START Excerpted records

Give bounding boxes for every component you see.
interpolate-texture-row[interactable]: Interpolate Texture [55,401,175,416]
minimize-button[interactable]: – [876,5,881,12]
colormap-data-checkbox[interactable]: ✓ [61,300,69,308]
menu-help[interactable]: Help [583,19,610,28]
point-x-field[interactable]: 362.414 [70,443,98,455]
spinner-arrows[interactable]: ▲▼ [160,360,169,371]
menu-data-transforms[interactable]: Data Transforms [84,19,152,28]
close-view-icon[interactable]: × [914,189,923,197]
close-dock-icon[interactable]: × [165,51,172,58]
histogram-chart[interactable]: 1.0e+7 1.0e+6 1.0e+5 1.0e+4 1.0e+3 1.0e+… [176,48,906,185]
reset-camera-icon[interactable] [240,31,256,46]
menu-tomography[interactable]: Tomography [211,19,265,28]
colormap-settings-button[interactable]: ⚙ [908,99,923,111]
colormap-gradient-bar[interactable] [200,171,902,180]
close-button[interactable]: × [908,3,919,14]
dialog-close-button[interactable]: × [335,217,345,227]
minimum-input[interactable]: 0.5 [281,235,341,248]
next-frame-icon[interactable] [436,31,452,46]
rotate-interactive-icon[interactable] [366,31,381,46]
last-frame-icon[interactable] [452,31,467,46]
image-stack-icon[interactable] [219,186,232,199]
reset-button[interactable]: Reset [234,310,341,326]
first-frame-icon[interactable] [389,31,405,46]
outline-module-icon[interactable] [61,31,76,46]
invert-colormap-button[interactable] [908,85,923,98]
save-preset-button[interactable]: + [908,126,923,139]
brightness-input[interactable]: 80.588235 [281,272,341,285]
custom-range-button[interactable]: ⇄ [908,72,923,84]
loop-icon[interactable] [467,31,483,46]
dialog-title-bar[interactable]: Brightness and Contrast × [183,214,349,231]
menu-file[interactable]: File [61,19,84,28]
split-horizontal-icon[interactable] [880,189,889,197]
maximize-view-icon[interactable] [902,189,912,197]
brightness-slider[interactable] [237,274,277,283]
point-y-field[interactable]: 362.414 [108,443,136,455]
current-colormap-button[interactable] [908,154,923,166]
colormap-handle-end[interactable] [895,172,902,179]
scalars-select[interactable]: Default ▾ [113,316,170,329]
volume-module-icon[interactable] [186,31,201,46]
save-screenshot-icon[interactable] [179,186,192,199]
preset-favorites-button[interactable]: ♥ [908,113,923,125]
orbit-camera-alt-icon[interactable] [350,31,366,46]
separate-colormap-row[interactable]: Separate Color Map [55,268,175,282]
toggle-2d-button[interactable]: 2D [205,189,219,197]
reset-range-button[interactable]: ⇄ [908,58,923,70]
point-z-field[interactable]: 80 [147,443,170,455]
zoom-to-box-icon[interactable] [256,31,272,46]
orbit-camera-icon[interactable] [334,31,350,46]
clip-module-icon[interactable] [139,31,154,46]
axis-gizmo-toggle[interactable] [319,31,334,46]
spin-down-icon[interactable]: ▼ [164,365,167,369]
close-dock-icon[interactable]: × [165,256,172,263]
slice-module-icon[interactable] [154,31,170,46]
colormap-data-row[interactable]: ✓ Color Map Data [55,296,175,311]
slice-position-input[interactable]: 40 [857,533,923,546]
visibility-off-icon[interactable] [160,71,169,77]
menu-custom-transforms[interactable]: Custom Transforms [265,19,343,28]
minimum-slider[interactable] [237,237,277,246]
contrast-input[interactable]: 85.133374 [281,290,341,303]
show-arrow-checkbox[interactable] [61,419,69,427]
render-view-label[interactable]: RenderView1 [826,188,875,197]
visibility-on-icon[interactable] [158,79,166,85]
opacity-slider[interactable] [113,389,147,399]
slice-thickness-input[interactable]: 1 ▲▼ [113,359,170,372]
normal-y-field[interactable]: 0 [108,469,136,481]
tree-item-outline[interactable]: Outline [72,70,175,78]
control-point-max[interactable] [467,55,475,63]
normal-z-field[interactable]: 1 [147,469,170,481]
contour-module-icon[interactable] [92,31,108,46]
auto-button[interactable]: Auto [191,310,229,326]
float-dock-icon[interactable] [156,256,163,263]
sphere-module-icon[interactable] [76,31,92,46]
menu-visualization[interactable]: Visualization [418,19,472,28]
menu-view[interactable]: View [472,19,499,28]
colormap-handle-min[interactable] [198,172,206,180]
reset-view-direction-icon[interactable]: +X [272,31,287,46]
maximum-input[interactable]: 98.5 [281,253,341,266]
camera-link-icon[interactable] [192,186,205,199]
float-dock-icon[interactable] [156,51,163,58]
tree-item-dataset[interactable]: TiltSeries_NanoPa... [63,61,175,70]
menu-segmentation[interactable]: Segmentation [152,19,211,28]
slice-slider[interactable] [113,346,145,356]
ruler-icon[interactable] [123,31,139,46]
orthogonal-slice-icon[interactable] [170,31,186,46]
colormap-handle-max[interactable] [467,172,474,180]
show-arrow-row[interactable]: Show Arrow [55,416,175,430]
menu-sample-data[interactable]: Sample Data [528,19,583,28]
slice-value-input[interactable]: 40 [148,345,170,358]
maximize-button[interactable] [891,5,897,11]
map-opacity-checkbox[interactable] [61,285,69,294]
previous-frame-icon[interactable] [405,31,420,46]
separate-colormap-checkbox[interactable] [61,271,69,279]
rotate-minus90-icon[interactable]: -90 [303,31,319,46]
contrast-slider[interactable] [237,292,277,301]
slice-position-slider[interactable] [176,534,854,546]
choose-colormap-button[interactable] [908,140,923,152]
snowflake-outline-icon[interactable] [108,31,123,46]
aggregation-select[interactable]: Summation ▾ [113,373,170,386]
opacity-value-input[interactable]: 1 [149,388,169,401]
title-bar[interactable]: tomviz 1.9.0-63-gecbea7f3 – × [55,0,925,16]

END Excerpted records

:: What this task involves ::
Your response should be each line that includes the word "slice", copied from the records.

:: Solved exercise ::
slice-module-icon[interactable] [154,31,170,46]
slice-position-input[interactable]: 40 [857,533,923,546]
slice-thickness-input[interactable]: 1 ▲▼ [113,359,170,372]
slice-slider[interactable] [113,346,145,356]
orthogonal-slice-icon[interactable] [170,31,186,46]
slice-value-input[interactable]: 40 [148,345,170,358]
slice-position-slider[interactable] [176,534,854,546]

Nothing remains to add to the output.